2. O ensaio de cópia única

A placa de 96 poços detém 8 amostras de pacientes incluindo HIV e padrões RCAs e controles. Este protocolo irá descrever o set-up de uma única chapa.

  1. Comece por preparar duas alíquotas de 1 ml de RNA-buffer no qual o RNA HIV-1 RNA e transcrições RCAs será diluído para as curvas de RNA padrão. RNA-buffer é descrito em 1.13.
  2. Preparar diluições no gelo em dois tubos de centrífuga ml. Faça log-meia diluições de transcrições HIV-1 RNA no RNA-buffer adicionando 25 ul do HIV-1 RNA de ações (1x10 6 cópias / ul) a 54 ul RNA-buffer dando 3x10 5 cópias / ul.
  3. Continue fazendo consecutivos meia log-diluições (25 + 54 ul ul) até 0,3 cópias por 10 ul (Nota: 0,3, 1 e 3 diluições não será uma parte da curva padrão durante a análise para estes são usados ​​como valores de extrapolação e deve ser definido como dur incógnitasing análise). Transcrições RCAs são estocados em 1x10 6 cópias / ul.

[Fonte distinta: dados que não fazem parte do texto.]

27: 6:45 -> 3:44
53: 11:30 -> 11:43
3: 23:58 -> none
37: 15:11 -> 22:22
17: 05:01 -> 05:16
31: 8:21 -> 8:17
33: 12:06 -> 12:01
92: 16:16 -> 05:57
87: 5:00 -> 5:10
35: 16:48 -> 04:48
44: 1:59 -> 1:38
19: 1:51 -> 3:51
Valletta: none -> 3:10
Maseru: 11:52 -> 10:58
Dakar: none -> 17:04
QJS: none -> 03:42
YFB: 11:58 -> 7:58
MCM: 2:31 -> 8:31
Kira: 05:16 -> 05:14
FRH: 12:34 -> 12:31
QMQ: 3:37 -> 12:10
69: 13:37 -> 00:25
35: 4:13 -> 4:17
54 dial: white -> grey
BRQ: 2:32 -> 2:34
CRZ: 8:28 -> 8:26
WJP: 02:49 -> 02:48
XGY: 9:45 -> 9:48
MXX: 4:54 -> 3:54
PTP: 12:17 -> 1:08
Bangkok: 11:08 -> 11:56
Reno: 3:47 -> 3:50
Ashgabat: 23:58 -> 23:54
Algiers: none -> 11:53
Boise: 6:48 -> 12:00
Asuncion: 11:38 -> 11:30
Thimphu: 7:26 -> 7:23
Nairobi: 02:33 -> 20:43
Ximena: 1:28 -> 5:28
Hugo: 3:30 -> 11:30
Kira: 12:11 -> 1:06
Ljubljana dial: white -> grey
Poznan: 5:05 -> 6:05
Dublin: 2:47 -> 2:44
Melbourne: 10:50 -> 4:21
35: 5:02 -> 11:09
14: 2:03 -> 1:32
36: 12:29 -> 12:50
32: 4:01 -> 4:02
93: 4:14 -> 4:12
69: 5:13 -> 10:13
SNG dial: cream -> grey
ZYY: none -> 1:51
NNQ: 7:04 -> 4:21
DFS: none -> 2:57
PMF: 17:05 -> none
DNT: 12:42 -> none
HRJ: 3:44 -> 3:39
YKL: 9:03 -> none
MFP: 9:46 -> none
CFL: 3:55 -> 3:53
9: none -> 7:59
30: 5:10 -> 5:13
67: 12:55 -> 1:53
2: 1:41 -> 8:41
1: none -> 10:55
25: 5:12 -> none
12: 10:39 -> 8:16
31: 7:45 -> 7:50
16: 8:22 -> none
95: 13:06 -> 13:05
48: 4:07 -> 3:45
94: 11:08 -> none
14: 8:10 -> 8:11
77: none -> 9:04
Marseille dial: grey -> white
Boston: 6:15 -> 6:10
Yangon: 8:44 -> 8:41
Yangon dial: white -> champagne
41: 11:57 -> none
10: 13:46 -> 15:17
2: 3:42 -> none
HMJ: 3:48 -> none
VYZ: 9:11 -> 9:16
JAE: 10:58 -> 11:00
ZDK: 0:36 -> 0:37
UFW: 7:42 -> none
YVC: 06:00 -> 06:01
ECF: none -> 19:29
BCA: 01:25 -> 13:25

Da mesma forma, prepare meia log-diluições de transcrições RCAs no RNA-buffer, mas até 100 cópias por 10 ul.
  4. Prepare o coquetel RT para a síntese de cDNA, conforme listado na Tabela 1. Prepare RT e reações NRT conforme listado na Tabela 1 tendo em mente para tornar-se um pouco mais para dar conta por qualquer perda que possa ocorrer durante a transferência. Nota: para o cocktail NRT, a enzima RT é substituída por água para controlar a amplificação de DNA.
    Nota: Esta etapa foi recentemente automatizados, além de placa configurada em um robô Qiagen (originalmente Corbett).
  5. Configure a placa de 96 poços ópticos (como mostrado na Figura 3), pela adição de 20 ul da RT mistura de reação a cada poço. Na 8 poços chamado "NRT," adicione o cocktail sem a transcriptase reversa (NRT mistura de reação). Depois de adicionar os coquetéis à placa, adicionar 10 ul de água para poços rotulados como "Sem controles de modelo (NTC)". Adicionar 10 ul de transcrições HIV aos poços rotulados como "HIV" em concentrações mostrado na Figura 3. Adicionar 10 ul de transcrições RCAs de poços chamado "RCAs" em concentrações de acordo. Adicionar 10 ul da amostra do paciente no 3 poços adjacentes rotulados como "amostra" no diagrama da placa. Adicionar 10 ul da amostra eluída aos poços chamado "NRT." Adicionar 5 ul de uma mesma amostra e 5 ul de água aos poços chamado "controle interno".
  6. Selar a placa e executado em termociclador em: 25 ° C por 15 minutos, 42 ° C por 40 minutos, 85 ° C por 10 minutos, 25 ° C por 30 minutos, e 5 ° C espera.
  7. Prepare mestre PCR mistura de acordo com a Tabela 2.
  8. Quando a síntese de cDNA é concluída, se deslocar para uma área designada para a utilização de cDNA. Nesta área designada, adicionar 20 ul da master mix de PCR para cada poço da placa de cDNA para ambos HIV e RCAs. É importante realizar essa etapa em uma área designada para evitar qualquer possível contaminação.
  9. Placa de giro, com selo ABI ou Roche capa Optical e cobrir com cobertor óptico (cobertor necessário apenas para ABI 7700). Executado em Roche 480 ou ABI 7700. PCR Condições: 95 ° C por 10 minutos, em seguida, 45 ciclos de 95 ° C por 15 segundos, 60 ° C por 1 min. Análise separada é necessária para RCAs e HIV. Exemplos de resultados são mostrados na Figura 4. A inclinação da curva padrão será afetado por uma distribuição de Poisson normal de transcrições baixo número de cópias. A fim de garantir a inclinação mais precisa para a curva padrão, estas normas baixo número de cópia (0,3, 1 e 3 cópias) são definidas como "incógnitas" 17.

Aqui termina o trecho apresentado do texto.